Security

August 20, 2024

8 Minute Read

Observability Meets Security: Build a Baseline To Climb the PEAK

By James Hodgkinson

When we hunt in new environments and datasets, it is critical to build an understanding of what they contain, and how we can leverage them for future hunts. For this purpose, we recommend the PEAK Threat Hunting Framework's baseline hunting process.

Observability (O11y) tools provide a great source of information about how services interact with clients and each other, especially cloud-native and containerised services where the traditional log sources and the instances-that-live-for-years pattern is (thankfully) becoming less prevalent.

In this post we will look at how to apply the baseline hunting process to some common O11y data sources and show how the OpenTelemetry standard offers easier data analysis. For an introduction to the baseline hunting process, see David Bianco’s post, "Baseline Hunting with the PEAK Framework."

Here is the flowchart for baseline hunting, for those who aren’t familiar. The process begins with the “Prepare” stage, followed by “Execute,” then “Act with Knowledge,” hence the PEAK acronym.

^{Baseline Hunting Flow Chart}

Select a Data Source

This step is the easiest. We’re going to dig into the Observability data in our environment! Skipping ahead a step to “Scope the Hunt” in the “Prepare” stage, we’re going to focus on a single service in a single environment. Mainly because that is what I can take screenshots of, but also because it is good to focus on one thing at a time.

^{Oh look, another dataset! #adhd #squirrel}

Research Data Source

This is where the OpenTelemetry standard shines; there are standards (“semantic conventions”) for field/attribute naming and typing, giving us a clear indication of what should be available and how to identify it.

As you repeat the baselining process over different services, you can refer to previous baselines and reuse your collection methods, speeding up the process.

Straight out of the gate the OpenTelemetry standard provides attributes identifying:

Downstream Services (Databases, APIs)
URL endpoints ( “/”, “/auth/login”)
HTTP methods (GET, POST, DELETE)
Business workflows (Checkout, Login, Logout, New Account)
Request counts (they’re likely cyclical, depending on your user base)
Response times
Failure rates and error types
TLS details like ciphers and certificates from both the client and server end
User-specific tags like geographical location or account/service class

Document any existing monitoring or detection measures implemented for that data, as well as the individuals or teams responsible for the systems or applications creating the data. This should be easy as the folks who set up the O11y integrations will (hopefully!) be monitoring the application.

Plan the Hunt

Using what you learned from your research, outline the tools, techniques, and resources you'll need to baseline your data source(s). Consider that the goal here is to get a complete and detailed understanding of your chosen data source, e.g., its fields, values, patterns, distributions, etc.
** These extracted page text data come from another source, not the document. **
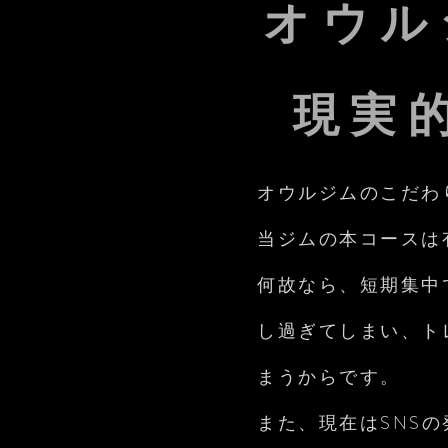
​オウ
​現
オウルジムのこだわ
当ジムの本コースは
​何故なら、短期集
し過ぎてしまい、ト
まうからです。
また、現在はSNS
How exactly will you gather the data you need?
Which analytic techniques will you use to assess what you’re searching for?
If you have a hunt team (as opposed to an individual hunter), who is doing what part(s) of the hunt?

Making a good plan helps to ensure the “Execute” stage goes smoothly, so it is worth spending a little time here.

Gather Data

The Tag Spotlight view is a great start for breaking down data by the most common tags/values and showing where we have data, allowing us to dig in further as we need.

This is the view for a single service in a single environment, but you can expand the context to show everything across your organisation, or filter based on attributes as fine-grained as a single URL endpoint and HTTP method. The information is based on the attributes included in your telemetry data, and thanks to the OpenTelemetry standards, they’re consistent across services.

At the moment we’re looking at the latency statistics for the service, where P50, P90 and P99 annotations are the percentiles for each measurement. A latency of 75ms P50 means at least 50% of events happened in equal to, or under 75ms; our P99 is 242ms, so 99% of connections happened in =<242ms. There are outliers that could be related to load or other factors, but they allow for an overall understanding of how the system performs.

^{The overall view of our service in the Tag Spotlight}

When we filter by just the POST events to the login endpoint and look at requests vs errors, we find 3.5 million events with no errors. Nice, but rather unlikely!

^{Errors for POSTs to the /auth/login workflow.}

When we want to collect everything, the “endpoints” view lists all of the identified endpoints of this service. If there are URLs like “/view/product/{product_id}”, where the “product_id” is a variable value, they are rolled up into a set that you can dig into if need be.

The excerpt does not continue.